Compared with the enormous numbers fattened and marketed on the hoof, a very small proportion of the hogs turned off the farms each year are sold dressed. Yet with many farmers, particularly those who have only a small number to dispose of, it is always a question as to which is the better way to sell hogs, dressed or alive. No individual experience can be taken as a criterion, yet here is a record of what one Michigan farmer did in the way of experiment. He had two lots of hogs to sell. One litter of seven weighed a total of 1605 lbs. alive, and dressed 1,335 lbs., which was three pounds over a one-sixth shrinkage; one litter of five weighed 1540 lbs. and dressed 1320 lbs., losing exactly one-seventh, they being very fat. The sow weighed 517 lbs. and dressed 425, dressing away about 18 lbs. to the 100 lbs. He was offered $3.80 per 100 lbs. live weight, for all the hogs, and $3 for the sow. He finally sold the seven hogs, dressed, at $5 per 100 lbs., the second lot of five at $4.75, and the sow at $4.25. He decided that by dressing the hogs before selling, he gained about $12.50, aside from lard and trimmings. The experience here noted would not necessarily hold good anywhere and any time. Methods employed in packing hogs have been brought down to such a fine point, however, with practically every portion utilized, that unless a farmer has a well-defined idea where he can advantageously sell his dressed pork, it would not pay, as a general thing, to butcher any considerable number of hogs, with a view of thus disposing of them.
AN EASILY FILLED PIG TROUGH.
To get swill into a pig trough is no easy matter if the hogs cannot be kept out until it is filled. The arrangement shown in Fig. [25] will be found of much value and a great convenience. Before pouring in the swill, the front end of the pen, in the form of a swinging door suspended from the top, is placed in the position shown at b. The trough is filled and the door allowed to assume the position shown at a.

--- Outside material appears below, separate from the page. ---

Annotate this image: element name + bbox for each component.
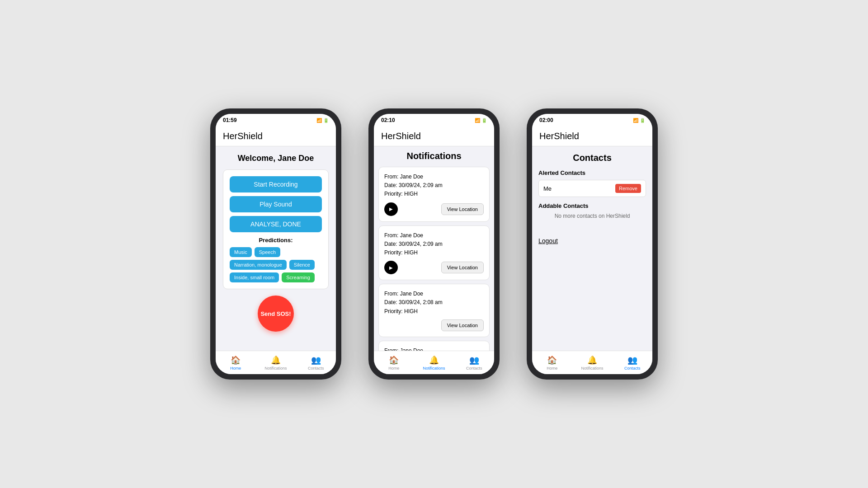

FIG. 25. PIG TROUGH ATTACHMENT.
AN AID IN RINGING HOGS.
A convenient trap for holding a hog while a ring is placed in its nose consists of a trunk or a box without ends, 6 feet long, 30 inches high and 18 inches wide, inside measure. This trunk has a strong frame at one end, to which the boards are nailed. The upper and lower slats are double, and between them a strong lever has free play. To accommodate large or small pigs, two pins are set in the lower slat, against which the lever can bear. The pins do not go through the lever. This trunk is placed in the door of the pen, and two men are required to hold it and ring the hogs. When a hog enters and tries to go through, one man shoves the lever up, catching him just back of the head, and holds him there. The second man then rings him, and he is freed. Fig. [26] exhibits the construction of the trap, in the use of which one can hold the largest hog with ease.